Why I Ran This Benchmark
Before committing to building a full simulation engine, I wanted a sanity check: how much performance am I leaving on the table by using standard simulation tools? I started with a simple example you probably remember from Simulation 101:
- M/M/1 queue
- Exponential interarrival
- Exponential service
- Run until N events
- Measure throughput and wait times
This is the “hello world” of discrete-event simulation. If there are major performance differences here, then real-world examples will likely be even more etreme.
The Setup
I compared SimPy (Python) vs a minimual Rust prototype
- Same random seeds
- Same arrival/service logic
- Same termination condition
- No parallelism
- No fancy data structures—yet
Hardware: M4 MacBook Pro, nothing exotic.
The Results
At 1,000,000 events, the gap was obvious:
| Engine | Time (ms) | Speedup |
|---|---|---|
| SimPy | ~4200 ms | 1× |
| Rust prototype | ~55–70 ms | 60–80× |
Different seeds move the exact numbers around, but the ratio holds.
Why the Gap Exists
SimPy is excellent for teaching and small models.

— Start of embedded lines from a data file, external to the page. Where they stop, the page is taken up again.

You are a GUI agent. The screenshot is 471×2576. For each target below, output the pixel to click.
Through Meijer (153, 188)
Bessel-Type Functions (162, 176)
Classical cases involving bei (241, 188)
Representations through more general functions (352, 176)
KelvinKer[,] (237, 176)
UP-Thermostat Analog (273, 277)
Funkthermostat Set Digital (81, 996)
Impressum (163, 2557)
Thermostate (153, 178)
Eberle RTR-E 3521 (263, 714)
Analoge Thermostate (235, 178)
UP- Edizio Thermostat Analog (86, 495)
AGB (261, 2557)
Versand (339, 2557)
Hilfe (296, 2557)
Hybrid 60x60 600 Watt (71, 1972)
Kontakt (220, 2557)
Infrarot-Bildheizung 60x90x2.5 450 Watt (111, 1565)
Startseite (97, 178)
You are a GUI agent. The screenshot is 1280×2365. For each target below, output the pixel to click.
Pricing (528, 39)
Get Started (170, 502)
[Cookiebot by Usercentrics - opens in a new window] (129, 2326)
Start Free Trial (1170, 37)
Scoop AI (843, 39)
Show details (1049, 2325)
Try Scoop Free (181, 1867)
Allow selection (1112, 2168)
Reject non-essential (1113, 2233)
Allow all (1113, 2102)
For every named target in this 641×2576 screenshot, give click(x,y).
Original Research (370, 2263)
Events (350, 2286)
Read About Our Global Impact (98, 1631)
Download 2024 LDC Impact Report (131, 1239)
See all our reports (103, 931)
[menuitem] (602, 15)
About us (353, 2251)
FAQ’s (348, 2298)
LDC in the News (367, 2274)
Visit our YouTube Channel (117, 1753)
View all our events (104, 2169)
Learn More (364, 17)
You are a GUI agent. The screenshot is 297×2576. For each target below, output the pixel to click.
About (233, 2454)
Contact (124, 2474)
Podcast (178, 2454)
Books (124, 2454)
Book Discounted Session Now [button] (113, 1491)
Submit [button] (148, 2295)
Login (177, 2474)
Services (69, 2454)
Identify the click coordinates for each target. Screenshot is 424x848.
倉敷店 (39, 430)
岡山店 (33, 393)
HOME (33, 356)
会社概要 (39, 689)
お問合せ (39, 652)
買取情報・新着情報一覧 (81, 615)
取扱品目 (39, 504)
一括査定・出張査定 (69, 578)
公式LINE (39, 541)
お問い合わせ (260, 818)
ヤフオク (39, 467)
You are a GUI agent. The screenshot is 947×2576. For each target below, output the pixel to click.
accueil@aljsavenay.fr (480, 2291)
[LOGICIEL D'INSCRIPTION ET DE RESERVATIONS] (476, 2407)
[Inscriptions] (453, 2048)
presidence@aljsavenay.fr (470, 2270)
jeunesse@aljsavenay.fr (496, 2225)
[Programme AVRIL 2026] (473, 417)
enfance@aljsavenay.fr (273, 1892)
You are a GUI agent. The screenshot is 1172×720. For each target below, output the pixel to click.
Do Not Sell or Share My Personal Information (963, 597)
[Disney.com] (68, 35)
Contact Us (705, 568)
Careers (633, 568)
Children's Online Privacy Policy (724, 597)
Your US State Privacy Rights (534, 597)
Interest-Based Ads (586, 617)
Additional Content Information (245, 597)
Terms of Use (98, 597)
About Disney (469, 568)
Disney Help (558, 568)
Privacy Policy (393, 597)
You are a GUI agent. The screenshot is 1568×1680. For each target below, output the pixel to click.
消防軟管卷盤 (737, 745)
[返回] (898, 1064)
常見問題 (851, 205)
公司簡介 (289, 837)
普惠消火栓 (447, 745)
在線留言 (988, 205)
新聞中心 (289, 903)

But once you scale past trivial workloads, you hit three walls fast:
- Python call overhead (processes, events, generators)
- GC churn from object-heavy event representations
- No real control over memory layout or branching costs
The Rust version avoids all three:
- No objects per event
- Sequential, cache-friendly arrays
- Inlineable state transitions
- Zero-alloc hot loops
Even without tuning, it ran laps around SimPy.
What This Means
This benchmark proved two things:
- There’s room for a modern simulation engine that doesn’t carry decades of academic baggage.
- Performance headroom matters.
When the baseline model is 60–80× faster, everything downstream becomes possible:- Monte Carlo replications
- Sensitivity sweeps
- Real-time dashboards
- SaaS execution layers
- Large supply-chain sims without cluster-level hardware
A fast core opens the door to an entirely different class of tooling.
Where I’m Taking It Next
This project is now heading in four directions:
- A Rust core for maximum throughput
- Python bindings for analysts and notebooks
- A WASM build for interactive demos
- A configurable process/flow DSL for rapid model definition
This first benchmark wasn’t complicated, but it was enough to know the direction is right.
If You Want to See the Code
I’ll post more detailed breakdowns soon:
- event loop structure
- memory layout decisions
- RNG/seed strategy
- planned parallelism model
For now, this is the benchmark that kicked off the whole journey.